Episode Malam-malam Diana Part II

Dini Nurdiyanti
Karya Dini Nurdiyanti Kategori Cerpen/Novel
dipublikasikan 28 Mei 2016
Episode Malam-malam Diana Part II

EPISODE II

Besok, hari besar itu tiba. Segala persiapan sudah sempurna. Tak ada satu detailpun yang terlupakan. Diana ingin semuanya berawal sempurna karena dengan begitu ia akan semakin yakin kehidupan pernikahannya nanti akan jadi sempurna tak bernoda. Dan malam ini adalah malam terakhir ia menikmati malam di beranda itu sendiri. Besok akan ada yang menemani malam-malamnya.

“Ma, ini malam terakhir aku sendiri. Aku ingin semua akan berjalan dengan baik. Aku tak mau menjadi seperti Ira dan Anwar. Aku tak ingin menjadi sepertimu,Ma. Maaf, bukan aku tak menghargaimu, Ma, tapi aku tak mau pahitnya pernikahan yang kau alami harus juga aku alami. Ma, restui pernikahanku dan doakan yang terbaik untukku. Aku yakin dia yang terbaik untukku. Dia sudah melengkapi hidupku dengan caranya sendiri. Dia sudah cukup sempurna untukku. Dan itulah yang memberikan aku keyakinan untuk menikahinya.”

Beberapa bulan berlalu setelah acara pernikahan yang menurut Diana sangat sempurna.

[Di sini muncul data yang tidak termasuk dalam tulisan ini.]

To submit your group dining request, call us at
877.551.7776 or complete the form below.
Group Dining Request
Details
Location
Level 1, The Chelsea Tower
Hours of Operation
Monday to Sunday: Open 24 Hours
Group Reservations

Sayang tidak begitu dengan pernikahannya. Dan ia kembali terduduk sendiri di beranda kamarnya. Matanya basah, hujan telah turun dari matanya menghiasi malam yang berbintang ini. Kali ini malam tidak berpihak padanya.

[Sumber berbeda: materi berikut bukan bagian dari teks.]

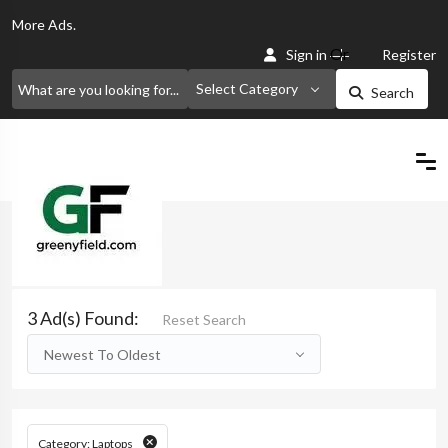
More
Ads.
Or
Sign in
Register
Select Category
Search
Home
Search
3 Ad(s) Found:
Reset Search
Newest To Oldest
Category: Laptops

“Ma, aku terperangkap sekarang. Apa yang selama ini ku takutkan telah benar-benar terjadi. Aku kecewa, Ma. Cinta itu perlahan terkikis oleh ego kami. Tak mudah ternyata menerima dan memaafkan kesalahan yang dia buat, Ma. Ini sudah keberapa kalinya dia seperti ini. Aku tersakiti, Ma. Aku kira dia lain dari lelaki lainnya. Ternyata dia sama. Dia khianati aku dengan kemesraannya pada wanita lain. Aku sudah berusaha menerima sifatnya yang terkadang terlalu ramah pada wanita lain, tapi tidak untuk bermesraan dengan yang lain. Aku merasa terbuang dan tersia-sia. Aku sadar sekarang, ternyata Mama adalah seorang wanita yang sangat kuat. Entah apa aku bisa sekuat Mama yang harus berbagi suami dengan Bunda. Aku bahkan mungkin tak akan bisa sesabar bunda yang harus menerima kesendiriannya saat Papa meluangkan waktu untuk Mama dan kami anak kalian berdua, Ira, Anwar dan aku. Mama adalah Super Woman, yang tak sedikitpun pernah mengeluhkan tentang hal ini, Mama bahkan rela membagi kasih anak-anaknya dengan Bunda. Aku tak akan bisa seperti kalian berdua. Saat ini saja aku merasa duniaku sudah hancur. Aku ingin sendiri, Ma. Aku akan menutup hatiku sekarang. Sudah cukup semua rasa sakit ini. Aku akan mematikan semua rasaku. Cukup sampai di sini.”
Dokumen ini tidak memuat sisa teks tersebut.